▶ _Supplied entries_
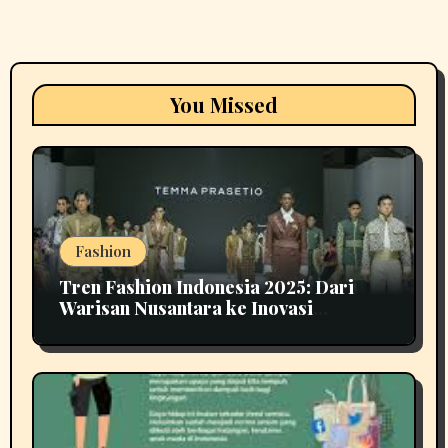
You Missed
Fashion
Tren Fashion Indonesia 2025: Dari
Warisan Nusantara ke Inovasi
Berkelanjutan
==
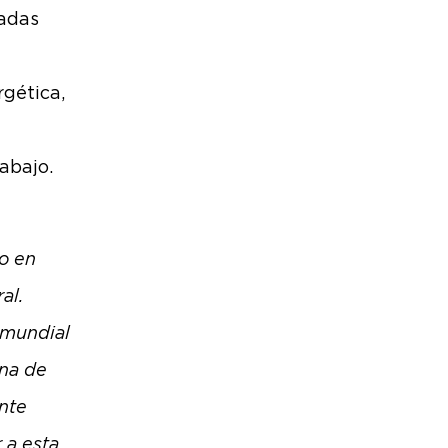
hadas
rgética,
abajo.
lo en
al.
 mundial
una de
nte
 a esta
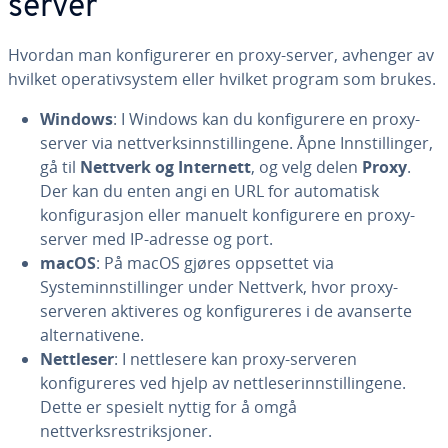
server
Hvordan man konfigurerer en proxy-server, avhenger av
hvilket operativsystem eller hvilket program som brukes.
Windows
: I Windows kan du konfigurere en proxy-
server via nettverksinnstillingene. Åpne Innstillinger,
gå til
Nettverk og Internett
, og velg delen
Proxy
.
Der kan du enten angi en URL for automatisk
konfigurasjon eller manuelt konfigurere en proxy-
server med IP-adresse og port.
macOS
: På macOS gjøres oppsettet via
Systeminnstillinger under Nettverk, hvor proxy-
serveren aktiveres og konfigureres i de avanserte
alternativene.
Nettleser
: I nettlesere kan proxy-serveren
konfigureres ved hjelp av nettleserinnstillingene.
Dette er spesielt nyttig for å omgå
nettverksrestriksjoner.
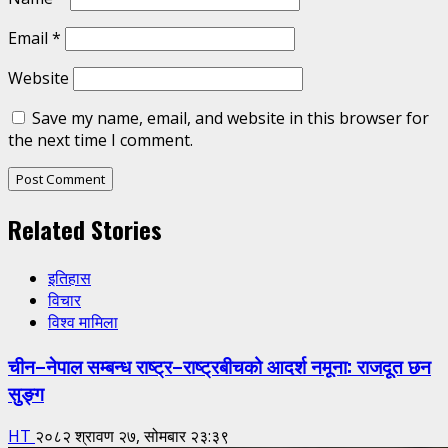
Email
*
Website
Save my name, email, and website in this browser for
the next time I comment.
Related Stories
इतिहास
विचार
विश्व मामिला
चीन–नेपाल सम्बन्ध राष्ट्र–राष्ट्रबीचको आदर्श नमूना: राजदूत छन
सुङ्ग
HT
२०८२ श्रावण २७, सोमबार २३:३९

▶ _Your assignment_
Only the lines above that include the word "eller" belong in the answer; copy each one.

▶ _Written answer_
hvilket operativsystem eller hvilket program som brukes.
konfigurasjon eller manuelt konfigurere en proxy-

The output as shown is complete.